* Source information *
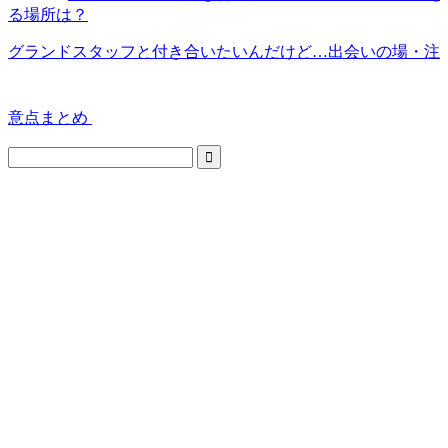
る場所は？
グランドスタッフと付き合いたいんだけど…出会いの場・注
意点まとめ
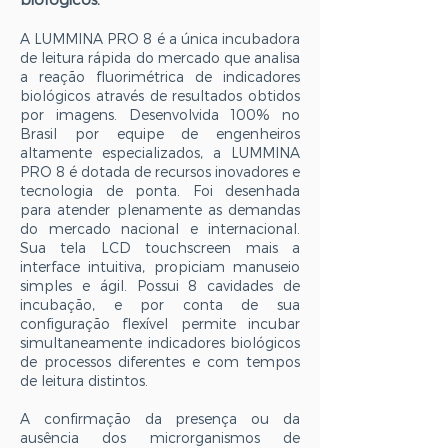
A LUMMINA PRO 8 é a única incubadora
de leitura rápida do mercado que analisa
a reação fluorimétrica de indicadores
biológicos através de resultados obtidos
por imagens. Desenvolvida 100% no
Brasil por equipe de engenheiros
altamente especializados, a LUMMINA
PRO 8 é dotada de recursos inovadores e
tecnologia de ponta. Foi desenhada
para atender plenamente as demandas
do mercado nacional e internacional.
Sua tela LCD touchscreen mais a
interface intuitiva, propiciam manuseio
simples e ágil. Possui 8 cavidades de
incubação, e por conta de sua
configuração flexível permite incubar
simultaneamente indicadores biológicos
de processos diferentes e com tempos
de leitura distintos.
A confirmação da presença ou da
ausência dos microrganismos de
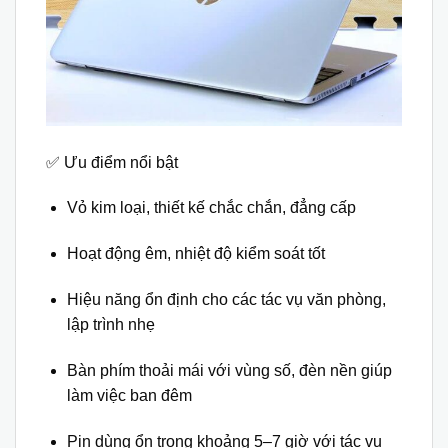
✅ Ưu điểm nổi bật
Vỏ kim loại, thiết kế chắc chắn, đẳng cấp
Hoạt động êm, nhiệt độ kiểm soát tốt
Hiệu năng ổn định cho các tác vụ văn phòng,
lập trình nhẹ
Bàn phím thoải mái với vùng số, đèn nền giúp
làm việc ban đêm
Pin dùng ổn trong khoảng 5–7 giờ với tác vụ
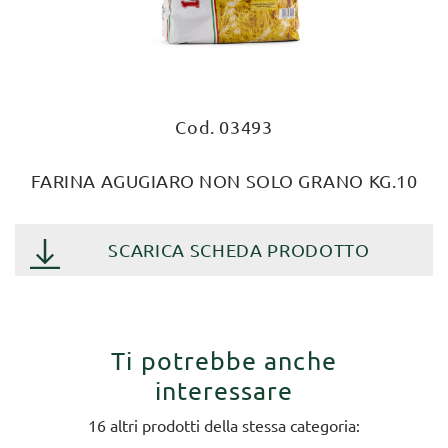
Cod. 03493
FARINA AGUGIARO NON SOLO GRANO KG.10
SCARICA SCHEDA PRODOTTO
Ti potrebbe anche
interessare
16 altri prodotti della stessa categoria:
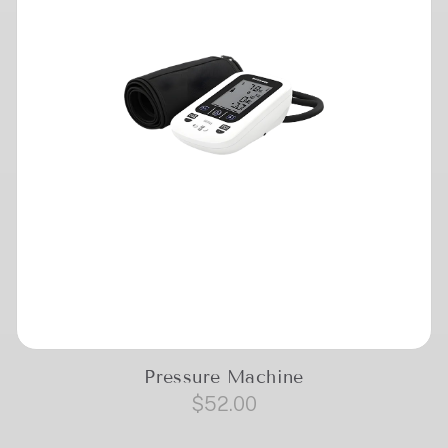
Pressure Machine
$
52.00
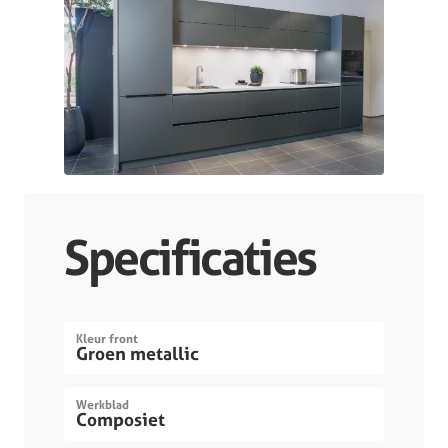
Specificaties
Kleur front
Groen metallic
Werkblad
Composiet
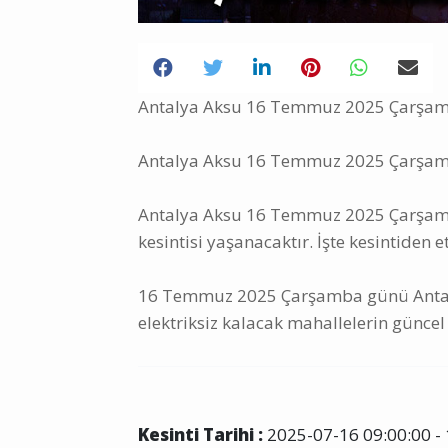
Antalya Aksu 16 Temmuz 2025 Çarşamba 
Antalya Aksu 16 Temmuz 2025 Çarşamba
Antalya Aksu 16 Temmuz 2025 Çarşamba 
kesintisi yaşanacaktır. İşte kesintiden e
16 Temmuz 2025 Çarşamba günü Antalya
elektriksiz kalacak mahallelerin güncel 
Kesinti Tarihi :
2025-07-16 09:00:00 - 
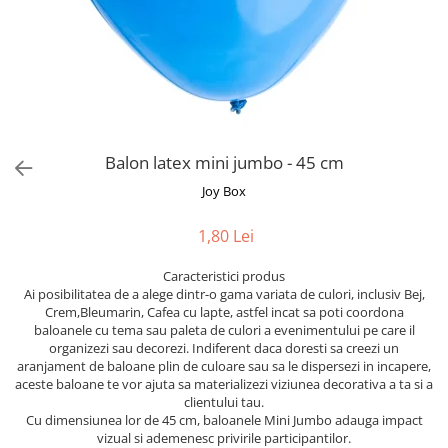
Bumbac
Kit-uri Baloane
Vaze din sticla
Cala
Rafii, clipsuri,pompe
Vase
Scabiosa
Accesorii petrecere
Vase din ceramica
Tropicale
Cake toppers
Mobilier urban
Buchete artificiale
Decoratiuni baloane
Scaune
Bujor
Ochelari party
Balon latex mini jumbo - 45 cm
Crizantema
Bannere
Floarea soarelui
Joy Box
Lumanari aniversare
Hortensia
Ghirlande
1,80 Lei
Lavanda
Lumanari si accesorii tort
Minirosa
Panou decorativ
Caracteristici produs
Ranunculus
Ai posibilitatea de a alege dintr-o gama variata de culori, inclusiv Bej,
Pompoane
Crem,Bleumarin, Cafea cu lapte, astfel incat sa poti coordona
Trandafir
Rozete
baloanele cu tema sau paleta de culori a evenimentului pe care il
Mix de flori
organizezi sau decorezi. Indiferent daca doresti sa creezi un
Paturica Decor
aranjament de baloane plin de culoare sau sa le dispersezi in incapere,
Eucalipt
Cake topper
aceste baloane te vor ajuta sa materializezi viziunea decorativa a ta si a
Flori de camp
Tun Confetti
clientului tau.
Cu dimensiunea lor de 45 cm, baloanele Mini Jumbo adauga impact
Bumbac
Petrecere Tematica
vizual si ademenesc privirile participantilor.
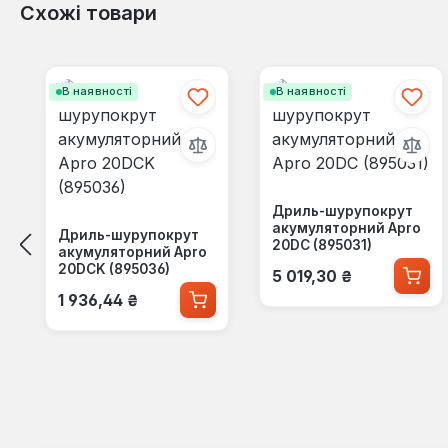
Схожі товари
Пропустити галерею продуктів
В наявності
В наявності
Дриль-шурупокрут
акумуляторний Apro
Дриль-шурупокрут
20DC (895031)
акумуляторний Apro
Звичайна ціна:
20DCK (895036)
5 019,30 ₴
Звичайна ціна:
1 936,44 ₴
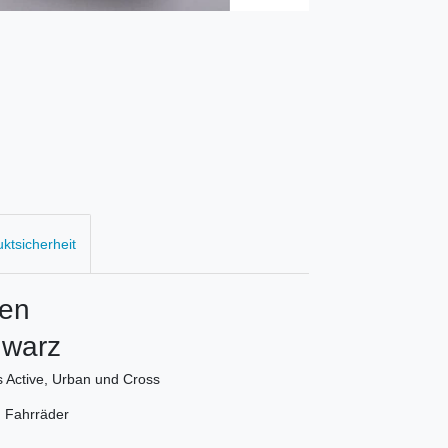
uktsicherheit
hen
hwarz
s Active, Urban und Cross
d Fahrräder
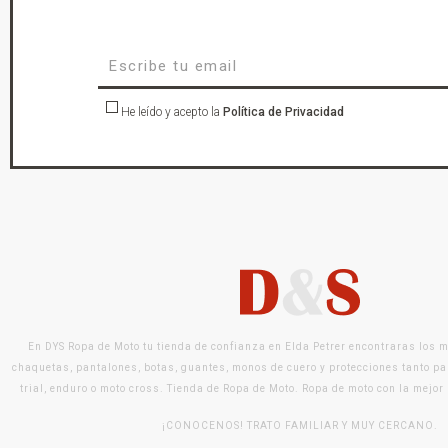
He leído y acepto la
Política de Privacidad
En DYS Ropa de Moto tu tienda de confianza en Elda Petrer encontraras los 
chaquetas, pantalones, botas, guantes, monos de cuero y protecciones tanto pa
trial, enduro o moto cross. Tienda de Ropa de Moto. Ropa de moto con la mejor
¡CONOCENOS! TRATO FAMILIAR Y MUY CERCANO.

* About this task *
The records above need retyping in full. Omit the pictures, and change nothing else.

* Worked solution *
る場所は？
グランドスタッフと付き合いたいんだけど…出会いの場・注
意点まとめ
A LUMMINA PRO 8 é a única incubadora
de leitura rápida do mercado que analisa
a reação fluorimétrica de indicadores
biológicos através de resultados obtidos
por imagens. Desenvolvida 100% no
Brasil por equipe de engenheiros
altamente especializados, a LUMMINA
PRO 8 é dotada de recursos inovadores e
tecnologia de ponta. Foi desenhada
para atender plenamente as demandas
do mercado nacional e internacional.
Sua tela LCD touchscreen mais a
interface intuitiva, propiciam manuseio
simples e ágil. Possui 8 cavidades de
incubação, e por conta de sua
configuração flexível permite incubar
simultaneamente indicadores biológicos
de processos diferentes e com tempos
de leitura distintos.
A confirmação da presença ou da
ausência dos microrganismos de
✅ Ưu điểm nổi bật
Vỏ kim loại, thiết kế chắc chắn, đẳng cấp
Hoạt động êm, nhiệt độ kiểm soát tốt
Hiệu năng ổn định cho các tác vụ văn phòng,
lập trình nhẹ
Bàn phím thoải mái với vùng số, đèn nền giúp
làm việc ban đêm
Pin dùng ổn trong khoảng 5–7 giờ với tác vụ
Cod. 03493
FARINA AGUGIARO NON SOLO GRANO KG.10
SCARICA SCHEDA PRODOTTO
Ti potrebbe anche
interessare
16 altri prodotti della stessa categoria:
Pressure Machine
$
52.00
Specificaties
Kleur front
Groen metallic
Werkblad
Composiet
Antalya Aksu 16 Temmuz 2025 Çarşamba 
Antalya Aksu 16 Temmuz 2025 Çarşamba
Antalya Aksu 16 Temmuz 2025 Çarşamba 
kesintisi yaşanacaktır. İşte kesintiden e
16 Temmuz 2025 Çarşamba günü Antalya
elektriksiz kalacak mahallelerin güncel 
Kesinti Tarihi :
2025-07-16 09:00:00 - 
Bumbac
Kit-uri Baloane
Vaze din sticla
Cala
Rafii, clipsuri,pompe
Vase
Scabiosa
Accesorii petrecere
Vase din ceramica
Tropicale
Cake toppers
Mobilier urban
Buchete artificiale
Decoratiuni baloane
Scaune
Bujor
Ochelari party
Balon latex mini jumbo - 45 cm
Crizantema
Bannere
Floarea soarelui
Joy Box
Lumanari aniversare
Hortensia
Ghirlande
1,80 Lei
Lavanda
Lumanari si accesorii tort
Minirosa
Panou decorativ
Caracteristici produs
Ranunculus
Ai posibilitatea de a alege dintr-o gama variata de culori, inclusiv Bej,
Pompoane
Crem,Bleumarin, Cafea cu lapte, astfel incat sa poti coordona
Trandafir
Rozete
baloanele cu tema sau paleta de culori a evenimentului pe care il
Mix de flori
organizezi sau decorezi. Indiferent daca doresti sa creezi un
Paturica Decor
aranjament de baloane plin de culoare sau sa le dispersezi in incapere,
Eucalipt
Cake topper
aceste baloane te vor ajuta sa materializezi viziunea decorativa a ta si a
Flori de camp
Tun Confetti
clientului tau.
Cu dimensiunea lor de 45 cm, baloanele Mini Jumbo adauga impact
Bumbac
Petrecere Tematica
vizual si ademenesc privirile participantilor.
Схожі товари
Пропустити галерею продуктів
В наявності
В наявності
Дриль-шурупокрут
акумуляторний Apro
Дриль-шурупокрут
20DC (895031)
акумуляторний Apro
Звичайна ціна:
20DCK (895036)
5 019,30 ₴
Звичайна ціна:
1 936,44 ₴
uktsicherheit
hen
hwarz
s Active, Urban und Cross
d Fahrräder
He leído y acepto la
Política de Privacidad
En DYS Ropa de Moto tu tienda de confianza en Elda Petrer encontraras los 
chaquetas, pantalones, botas, guantes, monos de cuero y protecciones tanto pa
trial, enduro o moto cross. Tienda de Ropa de Moto. Ropa de moto con la mejor
¡CONOCENOS! TRATO FAMILIAR Y MUY CERCANO.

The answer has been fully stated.